I don't think you can do anything except hope that he decides to do it for himself. Think about it: if the roles were reversed and you were the one eating crap and not exercising, would it help to have him pressuring you about exercise and eating? Probably not. This is something that everyone has to figure out for themselves.
In fact, I think it's a good way to permanently damage or end your relationship. I did not tolerate comments about my weight or exercise (or lack thereof ) when I was overweight and I don't tolerate them now. Either accept me the way that I am or we're over. And I show my SO the same respect. Sure, I wish he'd exercise more and it might be nice not to have all his junk food in the house, but it's not my place to say anything about it.
I had a manager once whose wife forced him to eat healthy foods at home, so he just ate all his crap at work. If you don't let your boyfriend have the foods that he wants or you make him feel guilty about eating those foods, you're just going to force him to start eating those foods secretly. That's not healthy for him and it can lead to an eating disorder.
Instead of coming right out and saying 'Hey, you should exercise, your pants will fit better.", try getting him to join in with you more often. Tell him it helps when he does it with you, pushes you farther, keeps you motivated, etc. etc. But if he is not ready, you can't force it. Everyone figures it out in their own time. If this isn't his, that is okay.

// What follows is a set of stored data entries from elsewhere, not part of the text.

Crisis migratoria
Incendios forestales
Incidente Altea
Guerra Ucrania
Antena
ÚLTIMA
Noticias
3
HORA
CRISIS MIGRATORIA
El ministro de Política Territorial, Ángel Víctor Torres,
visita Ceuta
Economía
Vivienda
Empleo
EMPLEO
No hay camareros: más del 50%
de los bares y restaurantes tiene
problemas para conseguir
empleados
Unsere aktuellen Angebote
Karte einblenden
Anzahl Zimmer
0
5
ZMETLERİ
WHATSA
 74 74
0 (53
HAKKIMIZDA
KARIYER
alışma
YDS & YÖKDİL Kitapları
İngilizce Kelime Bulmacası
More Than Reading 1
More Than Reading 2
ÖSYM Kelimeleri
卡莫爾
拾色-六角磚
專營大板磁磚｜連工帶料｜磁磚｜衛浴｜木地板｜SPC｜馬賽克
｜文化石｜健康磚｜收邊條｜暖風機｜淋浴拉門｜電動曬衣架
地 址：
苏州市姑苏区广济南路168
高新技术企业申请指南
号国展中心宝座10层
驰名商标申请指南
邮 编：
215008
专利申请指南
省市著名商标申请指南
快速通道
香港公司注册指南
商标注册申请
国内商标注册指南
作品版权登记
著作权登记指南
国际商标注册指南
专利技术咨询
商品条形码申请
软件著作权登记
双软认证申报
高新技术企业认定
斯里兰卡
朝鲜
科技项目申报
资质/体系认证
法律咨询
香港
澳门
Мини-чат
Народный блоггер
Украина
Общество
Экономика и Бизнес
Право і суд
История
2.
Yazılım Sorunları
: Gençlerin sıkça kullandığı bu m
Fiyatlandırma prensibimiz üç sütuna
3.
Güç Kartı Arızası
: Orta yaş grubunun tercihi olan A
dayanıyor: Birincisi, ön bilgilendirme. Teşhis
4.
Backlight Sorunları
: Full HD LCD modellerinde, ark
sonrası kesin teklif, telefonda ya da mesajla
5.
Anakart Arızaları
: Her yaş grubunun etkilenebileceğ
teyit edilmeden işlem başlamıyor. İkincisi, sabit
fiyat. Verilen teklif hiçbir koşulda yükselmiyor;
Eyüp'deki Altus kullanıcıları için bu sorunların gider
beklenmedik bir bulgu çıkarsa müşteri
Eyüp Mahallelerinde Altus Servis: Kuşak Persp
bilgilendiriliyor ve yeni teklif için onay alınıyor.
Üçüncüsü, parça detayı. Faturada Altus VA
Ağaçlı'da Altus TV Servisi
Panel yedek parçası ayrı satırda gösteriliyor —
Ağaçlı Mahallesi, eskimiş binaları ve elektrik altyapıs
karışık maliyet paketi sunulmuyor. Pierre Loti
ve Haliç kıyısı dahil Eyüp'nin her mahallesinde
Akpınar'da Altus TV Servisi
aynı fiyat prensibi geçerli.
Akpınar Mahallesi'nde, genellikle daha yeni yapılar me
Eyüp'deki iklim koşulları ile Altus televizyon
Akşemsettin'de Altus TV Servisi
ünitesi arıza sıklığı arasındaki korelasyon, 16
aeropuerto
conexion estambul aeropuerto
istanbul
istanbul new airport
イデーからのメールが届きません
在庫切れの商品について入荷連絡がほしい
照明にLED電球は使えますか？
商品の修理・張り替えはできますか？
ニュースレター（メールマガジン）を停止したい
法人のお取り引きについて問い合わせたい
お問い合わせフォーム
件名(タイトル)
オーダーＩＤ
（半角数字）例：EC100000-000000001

It all depends on how your guy's brain works. Everyone is different. A couple things you can try:
Tell him his *** or legs look really good and ask him if he's been working out and not telling you. Then say you should work out together because you like to see him all hot and sweaty.
Tell him you want to try biking/rowing/boxing (something you haven't done before) and that you are afraid to do it alone. Ask if him if he'll try it with you.